[Extracted page text data]
════════

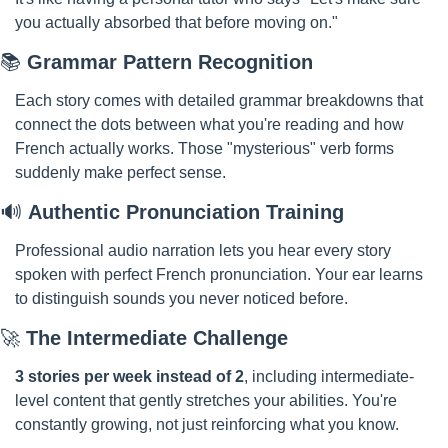
you actually absorbed that before moving on."
📚 
Grammar Pattern Recognition
Each story comes with detailed grammar breakdowns that 
connect the dots between what you're reading and how 
French actually works. Those "mysterious" verb forms 
suddenly make perfect sense.
🔊
Authentic Pronunciation Training
Professional audio narration lets you hear every story 
spoken with perfect French pronunciation. Your ear learns 
to distinguish sounds you never noticed before.
🚀
The Intermediate Challenge
3 stories per week instead of 2
, including intermediate-
level content that gently stretches your abilities. You're 
constantly growing, not just reinforcing what you know.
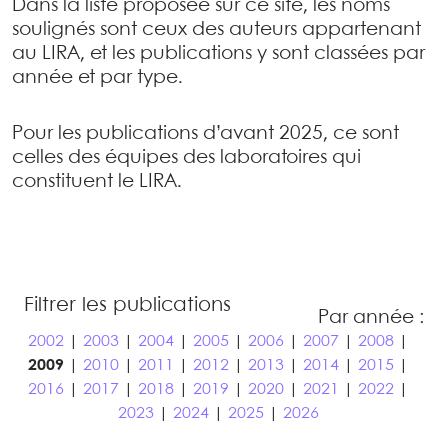
Dans la liste proposée sur ce site, les noms
soulignés sont ceux des auteurs appartenant
au LIRA, et les publications y sont classées par
année et par type.
Pour les publications d’avant 2025, ce sont
celles des équipes des laboratoires qui
constituent le LIRA.
Filtrer les publications
Par année :
2002
|
2003
|
2004
|
2005
|
2006
|
2007
|
2008
|
2009
|
2010
|
2011
|
2012
|
2013
|
2014
|
2015
|
2016
|
2017
|
2018
|
2019
|
2020
|
2021
|
2022
|
2023
|
2024
|
2025
|
2026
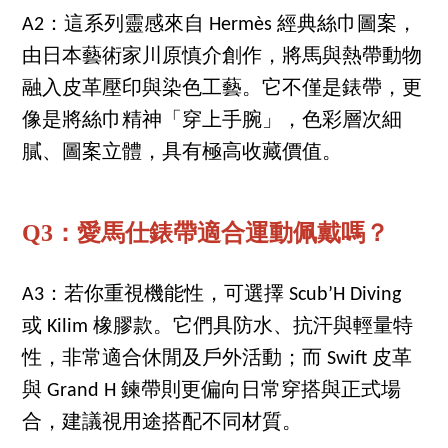
A2：這系列靈感來自 Hermès 經典絲巾圖案，
由日本藝術家川原慎介創作，將馬與熱帶動物
融入皮革壓印與染色工藝。它不僅是錶帶，更
像是將絲巾精神「穿上手腕」，色彩層次細
膩、圖案立體，具有極高收藏價值。
Q3：愛馬仕錶帶適合運動佩戴嗎？
A3：若你重視機能性，可選擇 Scub’H Diving
或 Kilim 橡膠款。它們具防水、抗汗與輕量特
性，非常適合休閒及戶外活動；而 Swift 皮革
與 Grand H 鍊帶則更偏向日常穿搭與正式場
合，建議視用途搭配不同材質。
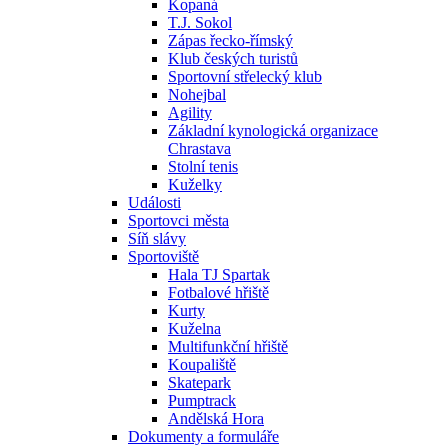
Kopaná
T.J. Sokol
Zápas řecko-římský
Klub českých turistů
Sportovní střelecký klub
Nohejbal
Agility
Základní kynologická organizace
Chrastava
Stolní tenis
Kuželky
Události
Sportovci města
Síň slávy
Sportoviště
Hala TJ Spartak
Fotbalové hřiště
Kurty
Kuželna
Multifunkční hřiště
Koupaliště
Skatepark
Pumptrack
Andělská Hora
Dokumenty a formuláře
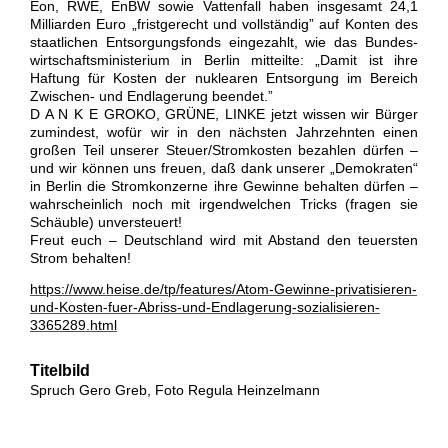
Eon, RWE, EnBW sowie Vattenfall haben insgesamt 24,1
Milliarden Euro „fristgerecht und vollständig” auf Konten des
staatlichen Entsorgungsfonds eingezahlt, wie das Bundes-
wirtschaftsministerium in Berlin mitteilte: „Damit ist ihre
Haftung für Kosten der nuklearen Entsorgung im Bereich
Zwischen- und Endlagerung beendet.”
D A N K E GROKO, GRÜNE, LINKE jetzt wissen wir Bürger
zumindest, wofür wir in den nächsten Jahrzehnten einen
großen Teil unserer Steuer/Stromkosten bezahlen dürfen –
und wir können uns freuen, daß dank unserer „Demokraten“
in Berlin die Stromkonzerne ihre Gewinne behalten dürfen –
wahrscheinlich noch mit irgendwelchen Tricks (fragen sie
Schäuble) unversteuert!
Freut euch – Deutschland wird mit Abstand den teuersten
Strom behalten!
https://www.heise.de/tp/features/Atom-Gewinne-privatisieren-
und-Kosten-fuer-Abriss-und-Endlagerung-sozialisieren-
3365289.html
Titelbild
Spruch Gero Greb, Foto Regula Heinzelmann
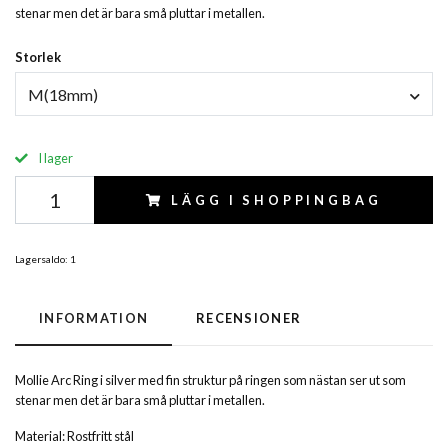
stenar men det är bara små pluttar i metallen.
Storlek
M(18mm)
I lager
LÄGG I SHOPPINGBAG
Lagersaldo:
1
INFORMATION
RECENSIONER
Mollie Arc Ring i silver med fin struktur på ringen som nästan ser ut som
stenar men det är bara små pluttar i metallen.
Material: Rostfritt stål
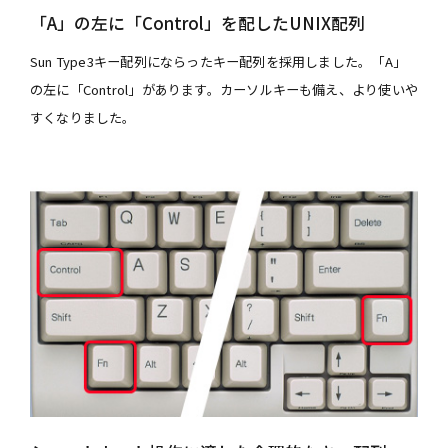
「A」の左に「Control」を配したUNIX配列
Sun Type3キー配列にならったキー配列を採用しました。「A」
の左に「Control」があります。カーソルキーも備え、より使いや
すくなりました。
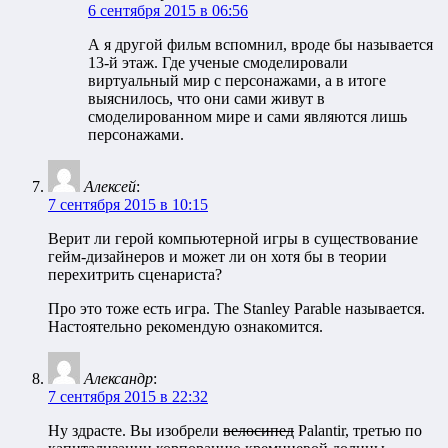
6 сентября 2015 в 06:56
А я другой фильм вспомнил, вроде бы называется
13-й этаж. Где ученые смоделировали
виртуальный мир с персонажами, а в итоге
выяснилось, что они сами живут в
смоделированном мире и сами являются лишь
персонажами.
Алексей
:
7 сентября 2015 в 10:15
Верит ли герой компьютерной игры в существование
гейм-дизайнеров и может ли он хотя бы в теории
перехитрить сценариста?
Про это тоже есть игра. The Stanley Parable называется.
Настоятельно рекомендую ознакомится.
Александр
:
7 сентября 2015 в 22:32
Ну здрасте. Вы изобрели
велосипед
Palantir, третью по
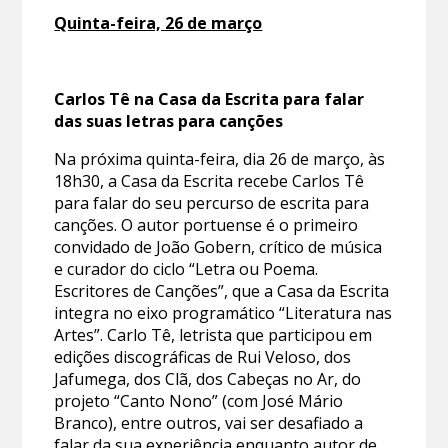
Quinta-feira, 26 de março
Carlos Tê na Casa da Escrita para falar
das suas letras para canções
Na próxima quinta-feira, dia 26 de março, às
18h30, a Casa da Escrita recebe Carlos Tê
para falar do seu percurso de escrita para
canções. O autor portuense é o primeiro
convidado de João Gobern, crítico de música
e curador do ciclo “Letra ou Poema.
Escritores de Canções”, que a Casa da Escrita
integra no eixo programático “Literatura nas
Artes”. Carlo Tê, letrista que participou em
edições discográficas de Rui Veloso, dos
Jafumega, dos Clã, dos Cabeças no Ar, do
projeto “Canto Nono” (com José Mário
Branco), entre outros, vai ser desafiado a
falar da sua experiência enquanto autor de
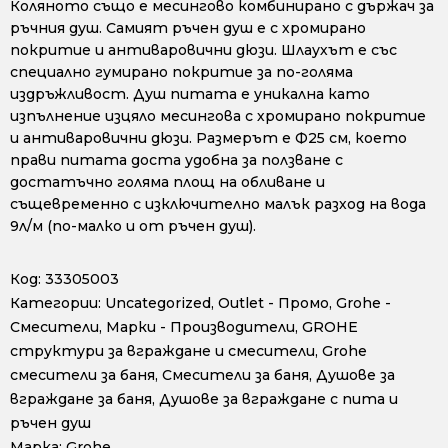
Коляното също е месингово комбинирано с държач за
ръчния душ. Самият ръчен душ е с хромирано
покритие и антиваровични дюзи. Шлаухът е със
специално гумирано покритие за по-голяма
издръжливост. Душ питата е уникална като
изпълнение изцяло месингова с хромирано покритие
и антиваровични дюзи. Размерът е Ф25 см, което
прави питата доста удобна за ползване с
достатъчно голяма площ на обливане и
същевременно с изключително малък разход на вода
9л/м (по-малко и от ръчен душ).
Код:
33305003
Категории:
Uncategorized
,
Outlet - Промо
,
Grohe -
Смесители
,
Марки - Производители
,
GROHE
структури за вграждане и смесители
,
Grohe
смесители за баня
,
Смесители за баня
,
Душове за
вграждане за баня
,
Душове за вграждане с пита и
ръчен душ
Марка:
Grohe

════════

> [Assigned task] Would you return all of the data above word for word, omitting every picture?

> [Exercise output]
you actually absorbed that before moving on."
📚 
Grammar Pattern Recognition
Each story comes with detailed grammar breakdowns that 
connect the dots between what you're reading and how 
French actually works. Those "mysterious" verb forms 
suddenly make perfect sense.
🔊
Authentic Pronunciation Training
Professional audio narration lets you hear every story 
spoken with perfect French pronunciation. Your ear learns 
to distinguish sounds you never noticed before.
🚀
The Intermediate Challenge
3 stories per week instead of 2
, including intermediate-
level content that gently stretches your abilities. You're 
constantly growing, not just reinforcing what you know.
Dans la liste proposée sur ce site, les noms
soulignés sont ceux des auteurs appartenant
au LIRA, et les publications y sont classées par
année et par type.
Pour les publications d’avant 2025, ce sont
celles des équipes des laboratoires qui
constituent le LIRA.
Filtrer les publications
Par année :
2002
|
2003
|
2004
|
2005
|
2006
|
2007
|
2008
|
2009
|
2010
|
2011
|
2012
|
2013
|
2014
|
2015
|
2016
|
2017
|
2018
|
2019
|
2020
|
2021
|
2022
|
2023
|
2024
|
2025
|
2026
A2：這系列靈感來自 Hermès 經典絲巾圖案，
由日本藝術家川原慎介創作，將馬與熱帶動物
融入皮革壓印與染色工藝。它不僅是錶帶，更
像是將絲巾精神「穿上手腕」，色彩層次細
膩、圖案立體，具有極高收藏價值。
Q3：愛馬仕錶帶適合運動佩戴嗎？
A3：若你重視機能性，可選擇 Scub’H Diving
或 Kilim 橡膠款。它們具防水、抗汗與輕量特
性，非常適合休閒及戶外活動；而 Swift 皮革
與 Grand H 鍊帶則更偏向日常穿搭與正式場
合，建議視用途搭配不同材質。
Kopaná
T.J. Sokol
Zápas řecko-římský
Klub českých turistů
Sportovní střelecký klub
Nohejbal
Agility
Základní kynologická organizace
Chrastava
Stolní tenis
Kuželky
Události
Sportovci města
Síň slávy
Sportoviště
Hala TJ Spartak
Fotbalové hřiště
Kurty
Kuželna
Multifunkční hřiště
Koupaliště
Skatepark
Pumptrack
Andělská Hora
Dokumenty a formuláře
Eon, RWE, EnBW sowie Vattenfall haben insgesamt 24,1
Milliarden Euro „fristgerecht und vollständig” auf Konten des
staatlichen Entsorgungsfonds eingezahlt, wie das Bundes-
wirtschaftsministerium in Berlin mitteilte: „Damit ist ihre
Haftung für Kosten der nuklearen Entsorgung im Bereich
Zwischen- und Endlagerung beendet.”
D A N K E GROKO, GRÜNE, LINKE jetzt wissen wir Bürger
zumindest, wofür wir in den nächsten Jahrzehnten einen
großen Teil unserer Steuer/Stromkosten bezahlen dürfen –
und wir können uns freuen, daß dank unserer „Demokraten“
in Berlin die Stromkonzerne ihre Gewinne behalten dürfen –
wahrscheinlich noch mit irgendwelchen Tricks (fragen sie
Schäuble) unversteuert!
Freut euch – Deutschland wird mit Abstand den teuersten
Strom behalten!
https://www.heise.de/tp/features/Atom-Gewinne-privatisieren-
und-Kosten-fuer-Abriss-und-Endlagerung-sozialisieren-
3365289.html
Titelbild
Spruch Gero Greb, Foto Regula Heinzelmann
stenar men det är bara små pluttar i metallen.
Storlek
M(18mm)
I lager
LÄGG I SHOPPINGBAG
Lagersaldo:
1
INFORMATION
RECENSIONER
Mollie Arc Ring i silver med fin struktur på ringen som nästan ser ut som
stenar men det är bara små pluttar i metallen.
Material: Rostfritt stål
「A」の左に「Control」を配したUNIX配列
Sun Type3キー配列にならったキー配列を採用しました。「A」
の左に「Control」があります。カーソルキーも備え、より使いや
すくなりました。
6 сентября 2015 в 06:56
А я другой фильм вспомнил, вроде бы называется
13-й этаж. Где ученые смоделировали
виртуальный мир с персонажами, а в итоге
выяснилось, что они сами живут в
смоделированном мире и сами являются лишь
персонажами.
Алексей
:
7 сентября 2015 в 10:15
Верит ли герой компьютерной игры в существование
гейм-дизайнеров и может ли он хотя бы в теории
перехитрить сценариста?
Про это тоже есть игра. The Stanley Parable называется.
Настоятельно рекомендую ознакомится.
Александр
:
7 сентября 2015 в 22:32
Ну здрасте. Вы изобрели
велосипед
Palantir, третью по
Quinta-feira, 26 de março
Carlos Tê na Casa da Escrita para falar
das suas letras para canções
Na próxima quinta-feira, dia 26 de março, às
18h30, a Casa da Escrita recebe Carlos Tê
para falar do seu percurso de escrita para
canções. O autor portuense é o primeiro
convidado de João Gobern, crítico de música
e curador do ciclo “Letra ou Poema.
Escritores de Canções”, que a Casa da Escrita
integra no eixo programático “Literatura nas
Artes”. Carlo Tê, letrista que participou em
edições discográficas de Rui Veloso, dos
Jafumega, dos Clã, dos Cabeças no Ar, do
projeto “Canto Nono” (com José Mário
Branco), entre outros, vai ser desafiado a
falar da sua experiência enquanto autor de
Коляното също е месингово комбинирано с държач за
ръчния душ. Самият ръчен душ е с хромирано
покритие и антиваровични дюзи. Шлаухът е със
специално гумирано покритие за по-голяма
издръжливост. Душ питата е уникална като
изпълнение изцяло месингова с хромирано покритие
и антиваровични дюзи. Размерът е Ф25 см, което
прави питата доста удобна за ползване с
достатъчно голяма площ на обливане и
същевременно с изключително малък разход на вода
9л/м (по-малко и от ръчен душ).
Код:
33305003
Категории:
Uncategorized
,
Outlet - Промо
,
Grohe -
Смесители
,
Марки - Производители
,
GROHE
структури за вграждане и смесители
,
Grohe
смесители за баня
,
Смесители за баня
,
Душове за
вграждане за баня
,
Душове за вграждане с пита и
ръчен душ
Марка:
Grohe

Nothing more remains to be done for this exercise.